On 16 March 1968, Mr Colburn found eight-year-old Do Ba clinging to his mother's corpse in a ditch with the bodies of more than 100 people who had been mowed down. Nearly all the victims were women, children and the elderly.

"Today I see Do Ba with a wife and a baby," said Mr Colburn, a member of a three-man helicopter crew who intervened to stop the killing. "He's transformed himself from being a broken, lonely man. Now he's complete. He's a perfect example of the human spirit, of the will to survive."

Mr Colburn, Mr Do and hundreds of others are gathering this weekend to remember the My Lai massacre. The grim milestone shocked Americans and undermined support for the war, which ended in 1975 with the fall of Saigon to Communist troops.

Buddhist monks led the mourners in prayer on Saturday outside a museum that has been erected to remember the dead. An official memorial programme will be held today. Among those coming to pray was Ha Thi Quy, 83, a My Lai survivor who still struggles with anger and depression four decades after the slaughter.

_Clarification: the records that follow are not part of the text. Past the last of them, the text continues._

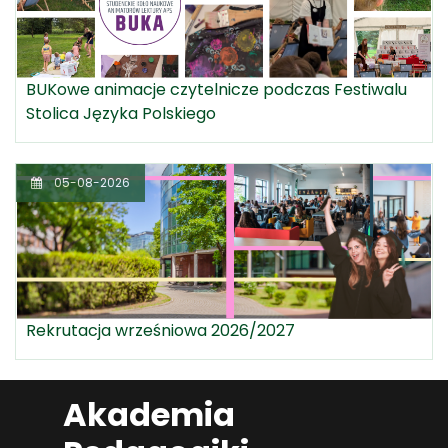
BUKowe animacje czytelnicze podczas Festiwalu
Stolica Języka Polskiego
05-08-2026
Rekrutacja wrześniowa 2026/2027
Akademia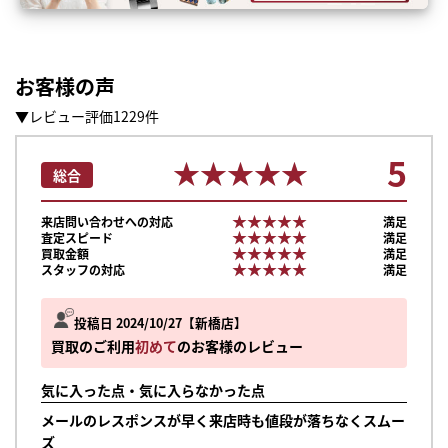
お客様の声
▼レビュー評価1229件
5
★★★★★
★★★★★
総合
★★★★★
★★★★★
来店問い合わせへの対応
満足
★★★★★
★★★★★
査定スピード
満足
★★★★★
★★★★★
買取金額
満足
★★★★★
★★★★★
スタッフの対応
満足
投稿日 2024/10/27
新橋店
買取のご利用
初めて
のお客様のレビュー
気に入った点・気に入らなかった点
メールのレスポンスが早く来店時も値段が落ちなくスムー
ズ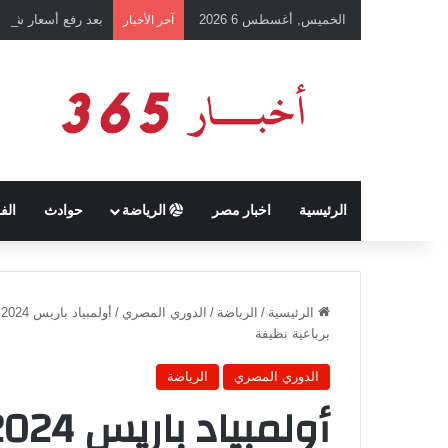
الخميس, أغسطس 6 2026
بعد رفع أسعار شرائ
آخر الأخبار
الرئيسية
اخبار مصر
الرياضة
حوادث
الف
الرئيسية
/
الرياضة
/
الدوري المصري
/
أ
برباعية نظيفة
الدوري المصري
الرياضة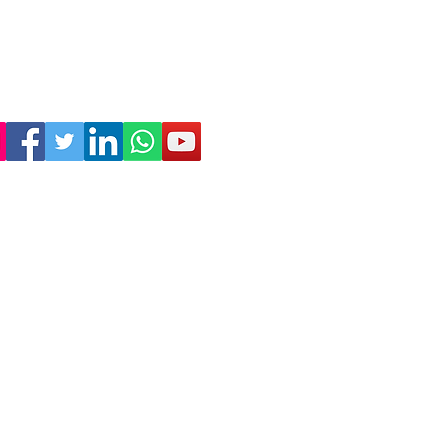
Empresa
Sostenibilitat
Treballa amb nosaltres
Avís Legal
Política
de Privadesa
Condicions de Venda
Política de Cookies
Declaració d'accessibilitat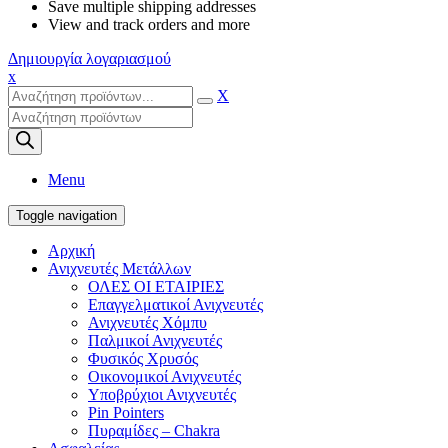
Save multiple shipping addresses
View and track orders and more
Δημιουργία λογαριασμού
x
X
Products
search
Menu
Toggle navigation
Αρχική
Ανιχνευτές Μετάλλων
ΟΛΕΣ ΟΙ ΕΤΑΙΡΙΕΣ
Επαγγελματικοί Ανιχνευτές
Ανιχνευτές Χόμπυ
Παλμικοί Ανιχνευτές
Φυσικός Χρυσός
Οικονομικοί Ανιχνευτές
Υποβρύχιοι Ανιχνευτές
Pin Pointers
Πυραμίδες – Chakra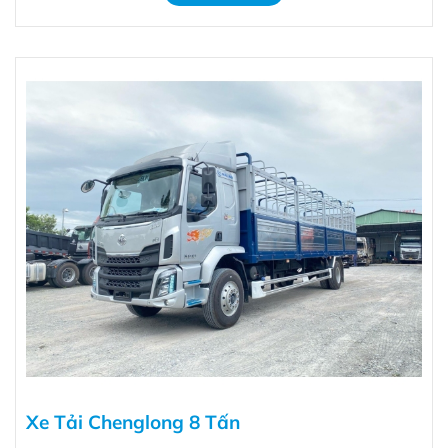
Xe Tải Chenglong 8 Tấn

Members of Charlie Company shot her in the leg and killed her mother, her 16-year-old daughter and her six-year-old son. Her husband later died of his injuries and another son had to have an arm and a leg amputated after suffering gunshot wounds that day. Ms Ha survived only because she was shielded beneath a pile of dead bodies.

To the villagers and many of the Americans who fought in Vietnam, all the My Lai anniversaries are important. But this year's seems especially urgent to some of the Americans who have come to commemorate it.

The massacre reminds Mr Colburn of the images of torture from Abu Ghraib prison in Iraq. "We're supposed to learn from the mistakes of history, but we keep making the same mistakes," he said.